Losing the Cooperative Spirit?

This slide is from a November 2021 speech on credit union history at the Credit UnionLeadership Institute.  Facilitator:  Gary Regoli, CEO Achieva Credit Union.

It is a statement of the existential choice every credit union makes, often on a daily basis.

Credit unions continue to lose ground with consumers, according to the American Customer Satisfaction Index’s most recent finance study. Credit unions’ score has dropped by one point to 75—falling behind banks for the fourth consecutive year.

Banks now surpass credit unions in nearly every service category as rated by U.S. consumers, according to this year’s survey. On the ACSI’s 100-point scale, credit unions now trail banks by three percentage points. Banks’ overall score (78) has remained relatively unchanged over the last four ACSI reports.

“The 2021-2022 study, which was based on more than 13,500 customer interviews, covers banks, credit unions, financial advisers and online investment. According to researchers, rapid membership growth fueled by the pandemic and ongoing industry consolidation could be affecting credit union customers, though the credit union industry’s traditional area of strength in the annual survey—in-person service—has remained consistent.

“Credit unions continue a long, slow decline in member satisfaction that is now in its fifth consecutive year,” said Forrest Morgeson, assistant professor of marketing at Michigan State University and director of research emeritus at ACSI.”

Source: ABA Banking Journal, November 16, 2022

 

Resume and Eulogy Virtues

Last week I quoted New York Times columnist David Brooks’ philosophy in which he distinguished resume virtues from eulogy ones.

Résumé virtues are what people bring to the marketplace: Are they clever, devoted, and ambitious employees? Eulogy virtues are what they bring to relationships not governed by the market: Are they kind, honest, and faithful partners and friends?

This past weekend I received a copy of a funeral message from a friend I have known since college. His wife of 28 years had died in January.  She had been chronically ill their entire marriage–some of the times were good, but others in and out of hospital.

He celebrated her spirit with these words:

She was the most selfless person I have ever known. I really believe she hung onto life all these years for us, and I hope the rest of my life will be worthy of her sacrifice, because it was not easy for her to stay with us. She gave her life for her friends and family.

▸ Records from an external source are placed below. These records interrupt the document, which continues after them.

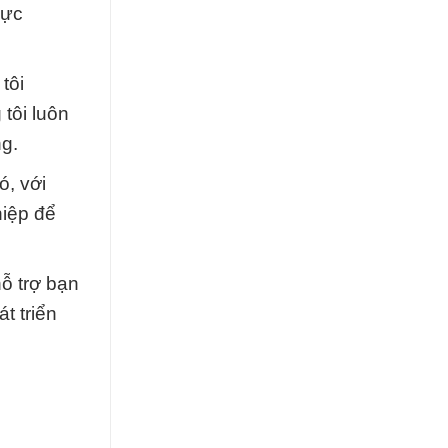
hực
tôi
tôi luôn
g.
ó, với
hiệp để
ỗ trợ bạn
t triển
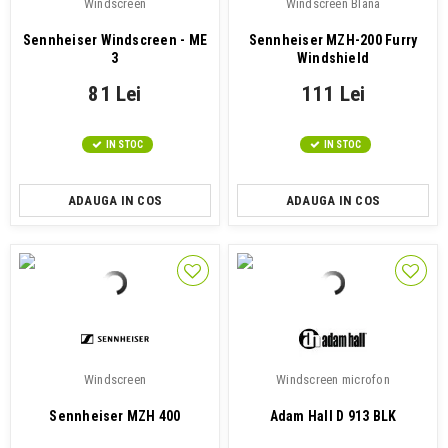
Windscreen
Windscreen Blana
Sennheiser Windscreen - ME
Sennheiser MZH-200 Furry
3
Windshield
81 Lei
111 Lei
IN STOC
IN STOC
ADAUGA IN COS
ADAUGA IN COS
Windscreen
Windscreen microfon
Sennheiser MZH 400
Adam Hall D 913 BLK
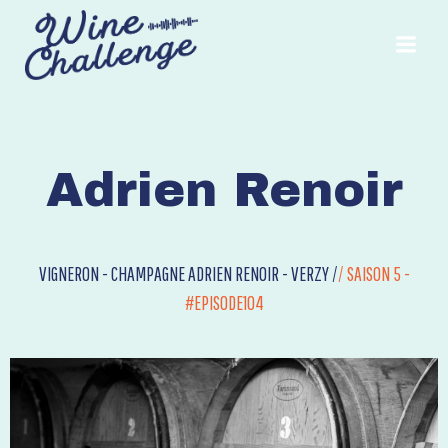
Aller
au
contenu
Adrien Renoir
VIGNERON - CHAMPAGNE ADRIEN RENOIR - VERZY /
/
SAISON 5 -
#EPISODE104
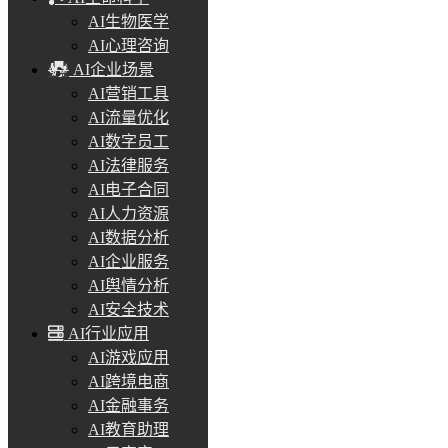
AI生物医学
AI心理咨询
AI企业场景
AI营销工具
AI流量优化
AI数字员工
AI法律服务
AI电子合同
AI人力资源
AI数据分析
AI企业服务
AI舆情分析
AI安全技术
AI行业应用
AI游戏应用
AI跨境电商
AI金融事务
AI教育助理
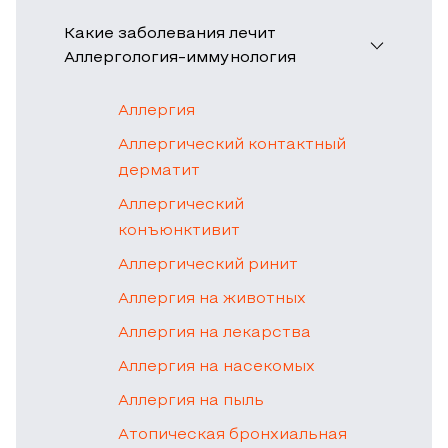
Какие заболевания лечит
Аллергология-иммунология
Аллергия
Аллергический контактный
дерматит
Аллергический
конъюнктивит
Аллергический ринит
Аллергия на животных
Аллергия на лекарства
Аллергия на насекомых
Аллергия на пыль
Атопическая бронхиальная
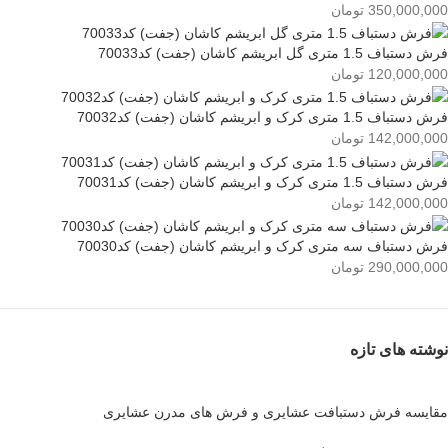
350,000,000
تومان
فرش دستباف 1.5 متری گل ابریشم کاشان (جفت) کد70033
120,000,000
تومان
فرش دستباف 1.5 متری کرک و ابریشم کاشان (جفت) کد70032
142,000,000
تومان
فرش دستباف 1.5 متری کرک و ابریشم کاشان (جفت) کد70031
142,000,000
تومان
فرش دستباف سه متری کرک و ابریشم کاشان (جفت) کد70030
290,000,000
تومان
نوشته های تازه
مقایسه فرش دستبافت عشایری و فرش های مدرن عشایری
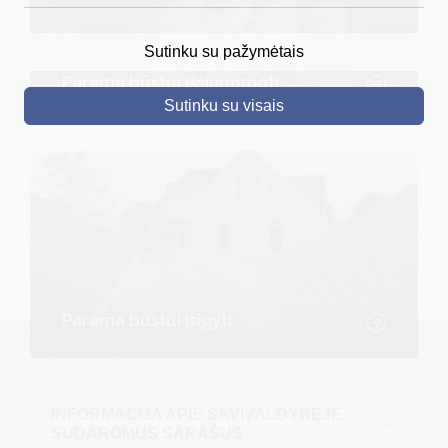
DRUSKININKAI
Sutinku su pažymėtais
SKELBIMAI
Parama būstui išsinuomoti
Sutinku su visais
TURIZMAS
VERSLAS
PROJEKTAI
ŠVIETIMAS
REGISTRACIJA
RENGINIAI
Parama būstui įsigyti
INFORMACIJA APIE SAVIVALDYBĖJE
SUDAROMUS SĄRAŠUS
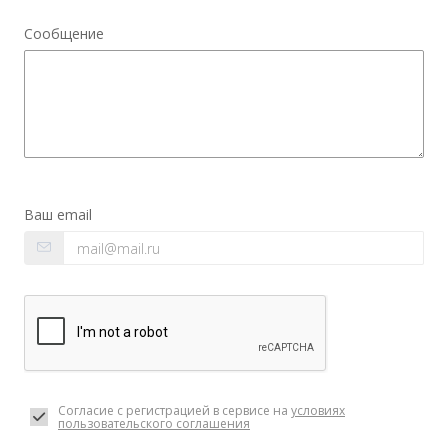
Сообщение
Ваш email
Согласие с регистрацией в сервисе на
условиях
пользовательского соглашения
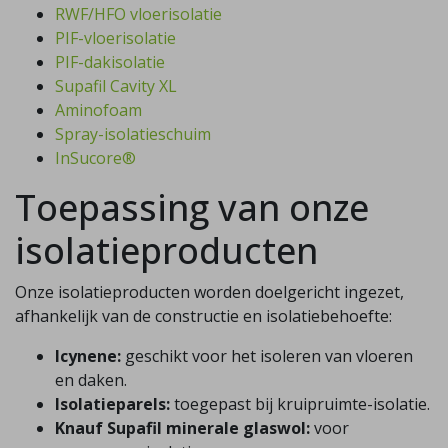
RWF/HFO vloerisolatie
PIF-vloerisolatie
PIF-dakisolatie
Supafil Cavity XL
Aminofoam
Spray-isolatieschuim
InSucore®
Toepassing van onze
isolatieproducten
Onze isolatieproducten worden doelgericht ingezet,
afhankelijk van de constructie en isolatiebehoefte:
Icynene:
geschikt voor het isoleren van vloeren
en daken.
Isolatieparels:
toegepast bij kruipruimte-isolatie.
Knauf Supafil minerale glaswol:
voor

Organizations Do Not Have Souls

In the life witness of Jan Karski which I described last week, I quoted his observation that “Governments do not have souls. Only people do.”  I believe his words are applicable to any organization not just “governments” which was the focus of Karski’s anti-Nazi Polish underground activities.

Doing the right thing is sometimes very hard.   Especially when one’s views set them apart from the prevailing practice or beliefs of the organizations in which they work or are members.

Puritan John Winthrop in this lecture (A Model of Christian Charity) prior to sailing for the new world, warned his fellow Puritans that their new community would be “as a city upon a hill, the eyes of all people are upon us”, meaning, if the Puritans failed to uphold their covenant with God, then their sins and errors would be exposed for all the world to see.

That biblical reference of “a city upon a hill” has been later used by four Presidents to describe their vision for America.

Cooperatives were endowed with the hope of being  “a city on the hill” in a country where individuals were often taken advantage of by the prevailing economic system. That system still exists today.

What the above examples suggest is that credit union design is not what makes the difference.  Rather it is the quality of leaders chosen to continue a firm’s legacy.

Being in the minority, such as living at the boundary between health and illness in the circumstance referred to in the funeral, is never easy.  But examples of resolution and spirit should remind us of the aspirations of our own better selves.